Sixth Circuit Finds No Error With Officer Saying a Drug-Trafficker’s Amount of Drugs Was Recovered From Defendant’s Vehicle
Federal Rule of Evidence 704(b) provides that
In a criminal case, an expert witness must not state an opinion about whether the defendant did or did not have a mental state or condition that constitutes an element of the crime charged or of a defense. Those matters are for the trier of fact alone.
So, does the State violate Rule 704(b) by having an officer testify that the amount of drugs recovered from a defendant’s vehicle constituted a drug-trafficker’s amount? That was the question addressed by the Sixth Circuit in its opinion today in United States v. Hall, 2021 WL 5933100 (6th Cir. 2021).

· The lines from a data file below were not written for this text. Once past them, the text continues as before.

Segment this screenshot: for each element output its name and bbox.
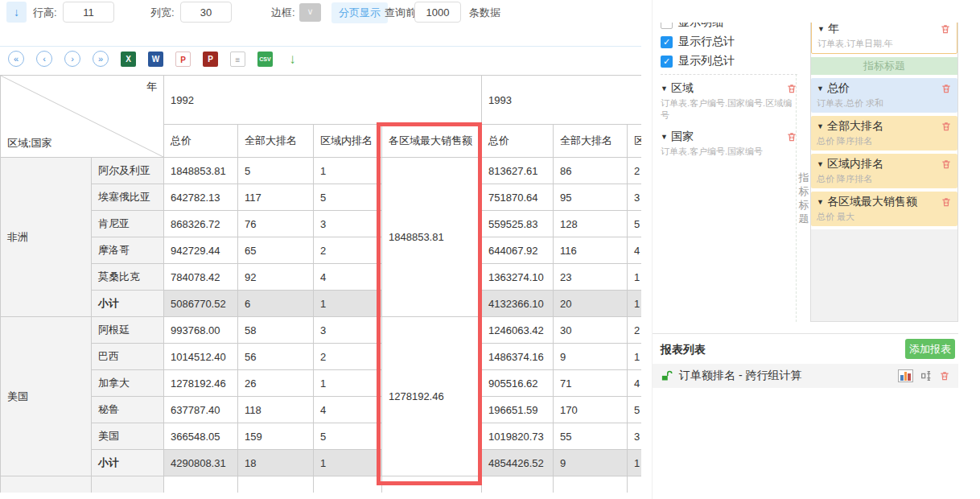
export-word-icon[interactable]: W bbox=[148, 52, 163, 67]
metric-title-header: 指标标题 bbox=[811, 57, 957, 75]
subtotal-row: 小计 4290808.31 18 1 4854426.52 9 1 bbox=[1, 450, 642, 476]
subtotal-label-cell: 小计 bbox=[92, 450, 164, 476]
field-region[interactable]: ▼ 区域 订单表.客户编号.国家编号.区域编号 bbox=[661, 81, 797, 122]
checkbox-checked-icon[interactable]: ✓ bbox=[661, 56, 673, 68]
corner-row-dim-label: 区域;国家 bbox=[7, 136, 52, 151]
last-page-icon[interactable]: » bbox=[93, 51, 109, 67]
report-list-item[interactable]: 订单额排名 - 跨行组计算 bbox=[653, 364, 958, 388]
pivot-cell: 1 bbox=[628, 264, 641, 291]
table-row: 美国 阿根廷 993768.00 58 3 1278192.46 1246063… bbox=[1, 317, 642, 344]
toolbar-separator bbox=[0, 46, 641, 47]
drop-zone bbox=[811, 229, 957, 322]
col-group-1992: 1992 bbox=[164, 76, 482, 125]
measure-header: 区域内排名 bbox=[628, 125, 641, 158]
pivot-cell: 92 bbox=[238, 264, 314, 291]
unlock-icon[interactable] bbox=[661, 370, 673, 382]
export-text-icon[interactable]: ≡ bbox=[230, 52, 245, 67]
collapse-toolbar-button[interactable]: ↓ bbox=[6, 2, 27, 23]
subtotal-cell: 6 bbox=[238, 291, 314, 317]
field-country[interactable]: ▼ 国家 订单表.客户编号.国家编号 bbox=[661, 130, 797, 158]
chevron-down-icon[interactable]: ▼ bbox=[817, 25, 825, 33]
pivot-cell: 5 bbox=[238, 158, 314, 184]
trash-icon[interactable] bbox=[941, 83, 952, 94]
add-report-button[interactable]: 添加报表 bbox=[905, 339, 955, 359]
pivot-cell: 2 bbox=[628, 317, 641, 344]
prev-page-icon[interactable]: ‹ bbox=[36, 51, 52, 67]
export-pdf-icon[interactable]: P bbox=[175, 52, 191, 67]
table-row: 巴西 1014512.40 56 2 1486374.16 9 1 bbox=[1, 344, 642, 370]
metric-overall-rank[interactable]: ▼ 全部大排名 总价 降序排名 bbox=[811, 116, 957, 151]
pivot-cell: 3 bbox=[628, 184, 641, 211]
pivot-cell: 813627.61 bbox=[482, 158, 554, 184]
metric-name: 区域内排名 bbox=[827, 157, 941, 171]
trash-icon[interactable] bbox=[941, 159, 952, 170]
pivot-cell: 637787.40 bbox=[164, 397, 238, 423]
metric-region-rank[interactable]: ▼ 区域内排名 总价 降序排名 bbox=[811, 154, 957, 188]
next-page-icon[interactable]: › bbox=[64, 51, 80, 67]
first-page-icon[interactable]: « bbox=[8, 51, 24, 67]
download-icon[interactable]: ↓ bbox=[285, 52, 300, 67]
subtotal-cell: 1 bbox=[628, 291, 641, 317]
col-width-input[interactable] bbox=[180, 2, 232, 23]
metric-desc: 总价 降序排名 bbox=[817, 173, 952, 185]
settings-panel: 显示明细 ✓ 显示行总计 ✓ 显示列总计 ▼ 区域 订单表.客户编号.国家编号.… bbox=[652, 0, 959, 499]
chevron-down-icon: ∨ bbox=[307, 6, 313, 16]
measure-header: 总价 bbox=[164, 125, 238, 158]
subtotal-cell: 4132366.10 bbox=[482, 291, 554, 317]
query-limit-input[interactable] bbox=[414, 2, 461, 23]
export-excel-icon[interactable]: X bbox=[121, 52, 136, 67]
measure-header: 各区域最大销售额 bbox=[382, 125, 482, 158]
checkbox-unchecked-icon[interactable] bbox=[661, 23, 673, 29]
metric-name: 各区域最大销售额 bbox=[827, 195, 941, 209]
trash-icon[interactable] bbox=[939, 370, 950, 381]
option-show-detail[interactable]: 显示明细 bbox=[661, 23, 796, 32]
trash-icon[interactable] bbox=[941, 121, 952, 132]
export-csv-icon[interactable]: CSV bbox=[257, 52, 273, 67]
pivot-table: 年 区域;国家 1992 1993 总价 全部大排名 区域内排名 各区域最大销售… bbox=[0, 75, 641, 493]
metric-total-price[interactable]: ▼ 总价 订单表.总价 求和 bbox=[811, 78, 957, 113]
field-year[interactable]: ▼ 年 订单表.订单日期.年 bbox=[811, 23, 957, 54]
pivot-cell: 5 bbox=[628, 211, 641, 237]
pivot-cell: 5 bbox=[314, 184, 382, 211]
chevron-down-icon[interactable]: ▼ bbox=[661, 133, 668, 141]
pivot-cell: 1 bbox=[314, 158, 382, 184]
pivot-cell: 366548.05 bbox=[164, 423, 238, 450]
pivot-cell: 56 bbox=[238, 344, 314, 370]
checkbox-checked-icon[interactable]: ✓ bbox=[661, 36, 673, 48]
country-cell: 肯尼亚 bbox=[92, 211, 164, 237]
print-icon[interactable]: P bbox=[203, 52, 218, 67]
country-cell: 巴西 bbox=[92, 344, 164, 370]
pivot-cell: 159 bbox=[238, 423, 314, 450]
chevron-down-icon[interactable]: ▼ bbox=[817, 122, 824, 130]
chevron-down-icon[interactable]: ▼ bbox=[817, 198, 824, 206]
chevron-down-icon[interactable]: ▼ bbox=[661, 85, 668, 93]
metric-desc: 订单表.总价 求和 bbox=[817, 97, 952, 109]
option-show-row-totals[interactable]: ✓ 显示行总计 bbox=[661, 32, 796, 52]
row-height-input[interactable] bbox=[63, 2, 114, 23]
pivot-cell: 5 bbox=[628, 397, 641, 423]
rename-icon[interactable] bbox=[920, 369, 933, 382]
table-row: 摩洛哥 942729.44 65 2 644067.92 116 4 bbox=[1, 237, 642, 264]
region-max-cell: 1278192.46 bbox=[382, 317, 482, 476]
subtotal-cell: 18 bbox=[238, 450, 314, 476]
option-label: 显示列总计 bbox=[678, 54, 735, 68]
pivot-cell: 2 bbox=[628, 158, 641, 184]
chevron-down-icon[interactable]: ▼ bbox=[817, 85, 824, 93]
pivot-cell: 1848853.81 bbox=[164, 158, 238, 184]
option-show-col-totals[interactable]: ✓ 显示列总计 bbox=[661, 52, 796, 71]
pivot-cell: 95 bbox=[554, 184, 628, 211]
chevron-down-icon[interactable]: ▼ bbox=[817, 160, 824, 168]
pivot-cell: 1 bbox=[628, 344, 641, 370]
pivot-cell: 1019820.73 bbox=[482, 423, 554, 450]
metric-region-max[interactable]: ▼ 各区域最大销售额 总价 最大 bbox=[811, 192, 957, 226]
metric-desc: 总价 最大 bbox=[817, 211, 952, 223]
border-dropdown[interactable]: ∨ bbox=[299, 3, 321, 22]
pivot-cell: 117 bbox=[238, 184, 314, 211]
pagination-toggle-button[interactable]: 分页显示 bbox=[331, 2, 388, 23]
pivot-cell: 905516.62 bbox=[482, 370, 554, 397]
pivot-cell: 26 bbox=[238, 370, 314, 397]
table-row: 美国 366548.05 159 5 1019820.73 55 3 bbox=[1, 423, 642, 450]
chart-icon[interactable] bbox=[898, 369, 913, 382]
trash-icon[interactable] bbox=[941, 196, 952, 208]
trash-icon[interactable] bbox=[940, 23, 951, 35]
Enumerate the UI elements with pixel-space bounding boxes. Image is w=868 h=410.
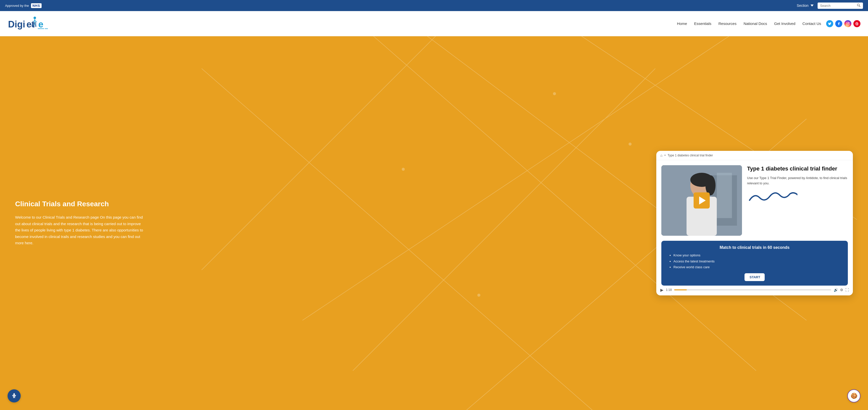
start-button[interactable]: START bbox=[744, 273, 765, 281]
accessibility-button[interactable] bbox=[7, 389, 21, 403]
match-item-3: Receive world class care bbox=[674, 264, 842, 270]
svg-point-30 bbox=[477, 294, 480, 297]
progress-bar-fill bbox=[674, 289, 687, 291]
nav-item-national-docs[interactable]: National Docs bbox=[744, 22, 767, 26]
control-play-icon[interactable]: ▶ bbox=[660, 287, 663, 293]
nav-bar: Digi et e Home Essentials Resources Nati… bbox=[0, 11, 868, 36]
volume-icon[interactable]: 🔊 bbox=[834, 288, 838, 292]
breadcrumb-text: Type 1 diabetes clinical trial finder bbox=[668, 153, 713, 157]
nhs-badge: Approved by the NHS bbox=[5, 3, 41, 8]
hero-body: Welcome to our Clinical Trials and Resea… bbox=[15, 214, 146, 246]
svg-text:et: et bbox=[27, 19, 34, 30]
fullscreen-icon[interactable]: ⛶ bbox=[845, 288, 849, 292]
section-dropdown[interactable]: Section bbox=[797, 3, 813, 7]
approved-text: Approved by the bbox=[5, 4, 29, 7]
video-title: Type 1 diabetes clinical trial finder bbox=[747, 165, 848, 172]
video-control-icons: 🔊 ⚙ ⛶ bbox=[834, 288, 849, 292]
match-item-1: Know your options bbox=[674, 252, 842, 258]
instagram-icon[interactable] bbox=[844, 20, 851, 27]
nav-item-get-involved[interactable]: Get Involved bbox=[774, 22, 796, 26]
search-bar[interactable] bbox=[817, 2, 863, 9]
nav-link-essentials[interactable]: Essentials bbox=[694, 22, 711, 26]
play-icon bbox=[699, 197, 706, 205]
video-thumbnail[interactable] bbox=[661, 165, 742, 236]
svg-point-27 bbox=[402, 168, 405, 171]
facebook-icon[interactable] bbox=[835, 20, 842, 27]
nav-link-contact-us[interactable]: Contact Us bbox=[803, 22, 821, 26]
svg-point-2 bbox=[33, 16, 36, 19]
video-content: Type 1 diabetes clinical trial finder Us… bbox=[656, 160, 853, 241]
breadcrumb-separator: • bbox=[664, 153, 665, 157]
search-input[interactable] bbox=[820, 4, 856, 7]
svg-point-31 bbox=[628, 142, 631, 145]
section-label: Section bbox=[797, 3, 808, 7]
time-display: 1:18 bbox=[666, 288, 672, 292]
svg-text:e: e bbox=[38, 19, 43, 30]
pinterest-icon[interactable] bbox=[854, 20, 861, 27]
nav-link-home[interactable]: Home bbox=[677, 22, 687, 26]
home-icon: ⌂ bbox=[660, 153, 662, 158]
video-top-bar: ⌂ • Type 1 diabetes clinical trial finde… bbox=[656, 151, 853, 160]
svg-line-22 bbox=[353, 68, 655, 371]
nav-item-home[interactable]: Home bbox=[677, 22, 687, 26]
nhs-logo: NHS bbox=[31, 3, 41, 8]
cookie-icon: 🍪 bbox=[850, 392, 858, 399]
logo-svg: Digi et e bbox=[7, 15, 53, 33]
social-icons bbox=[826, 20, 861, 27]
play-button[interactable] bbox=[693, 193, 710, 208]
hero-title: Clinical Trials and Research bbox=[15, 200, 146, 208]
svg-line-24 bbox=[202, 68, 605, 410]
svg-text:Digi: Digi bbox=[8, 19, 25, 30]
accessibility-icon bbox=[11, 392, 18, 399]
svg-point-28 bbox=[553, 92, 556, 95]
cookie-button[interactable]: 🍪 bbox=[847, 389, 861, 403]
svg-line-1 bbox=[859, 5, 860, 6]
logo: Digi et e bbox=[7, 15, 53, 33]
nav-links: Home Essentials Resources National Docs … bbox=[677, 22, 821, 26]
match-card-list: Know your options Access the latest trea… bbox=[668, 252, 842, 270]
svg-rect-34 bbox=[717, 173, 732, 218]
dropdown-arrow-icon bbox=[810, 4, 813, 6]
wave-decoration bbox=[747, 190, 848, 206]
search-icon bbox=[857, 3, 861, 8]
match-card-title: Match to clinical trials in 60 seconds bbox=[668, 245, 842, 250]
svg-point-40 bbox=[13, 394, 14, 395]
nav-item-contact-us[interactable]: Contact Us bbox=[803, 22, 821, 26]
svg-line-20 bbox=[202, 36, 454, 270]
match-item-2: Access the latest treatments bbox=[674, 259, 842, 264]
settings-icon[interactable]: ⚙ bbox=[840, 288, 843, 292]
nav-item-essentials[interactable]: Essentials bbox=[694, 22, 711, 26]
svg-point-17 bbox=[847, 23, 848, 24]
nav-link-get-involved[interactable]: Get Involved bbox=[774, 22, 796, 26]
top-bar: Approved by the NHS Section bbox=[0, 0, 868, 11]
match-card: Match to clinical trials in 60 seconds K… bbox=[661, 241, 848, 285]
video-controls: ▶ 1:18 🔊 ⚙ ⛶ bbox=[656, 285, 853, 293]
video-card: ⌂ • Type 1 diabetes clinical trial finde… bbox=[656, 151, 853, 295]
svg-point-18 bbox=[848, 23, 849, 23]
hero-section: Clinical Trials and Research Welcome to … bbox=[0, 36, 868, 410]
progress-bar[interactable] bbox=[674, 289, 831, 291]
svg-rect-16 bbox=[846, 22, 849, 25]
video-info: Type 1 diabetes clinical trial finder Us… bbox=[747, 165, 848, 206]
hero-content: Clinical Trials and Research Welcome to … bbox=[15, 200, 146, 246]
video-description: Use our Type 1 Trial Finder, powered by … bbox=[747, 175, 848, 186]
nav-item-resources[interactable]: Resources bbox=[718, 22, 737, 26]
nav-link-resources[interactable]: Resources bbox=[718, 22, 737, 26]
svg-rect-10 bbox=[35, 22, 36, 27]
twitter-icon[interactable] bbox=[826, 20, 833, 27]
nav-link-national-docs[interactable]: National Docs bbox=[744, 22, 767, 26]
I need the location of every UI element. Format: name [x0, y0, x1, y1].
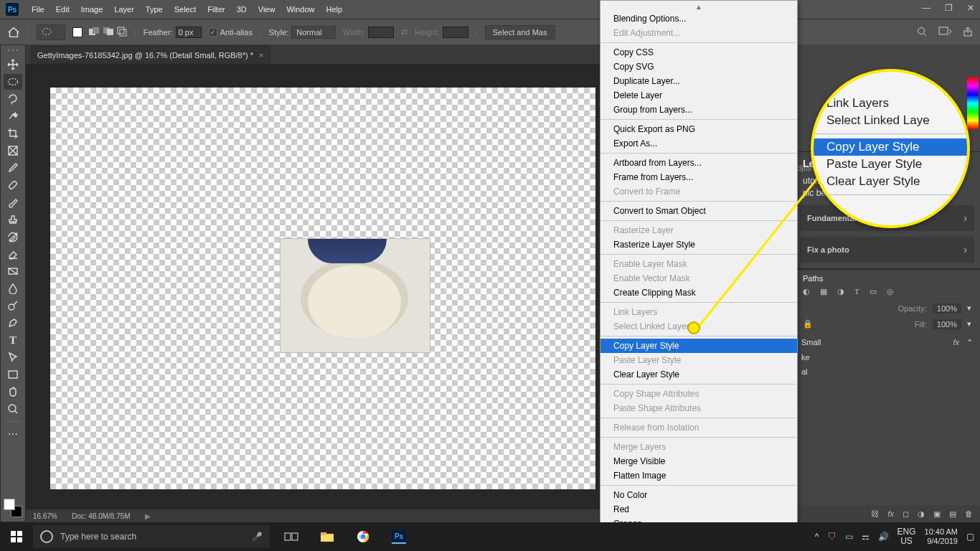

In Hall, because the defense did not object to the officer’s testimony, the Sixth Circuit reviewed for plain error. And the court concluded that
Neither the government’s question nor Smith’s response explicitly referenced Franklin’s intent. Rather, after establishing that 500 grams of cocaine and 300 grams of heroin constitutes a drug-trafficker’s amount, Smith defined the term “distribution amount” as “someone that’s trying to get rid of a lot of dope, it’s not just a guy selling just an ounce and two ounces in the house and breaking it down to 10s, 20s.” Given that this court has reiterated that an officer is permitted to testify that certain quantities of narcotics are consistent with drug distribution rather than personal use, the district court did not plainly err in permitting Smith to testify that 500 grams of cocaine and 300 grams of heroin constitute a drug-trafficker’s amount.
I disagree with the court’s conclusion. The officer himself effectively testified that the amount of drugs showed that someone — the defendant — was trying to sell a lot dope. That seems to fall firmly within the exclusion of Rule 704(b).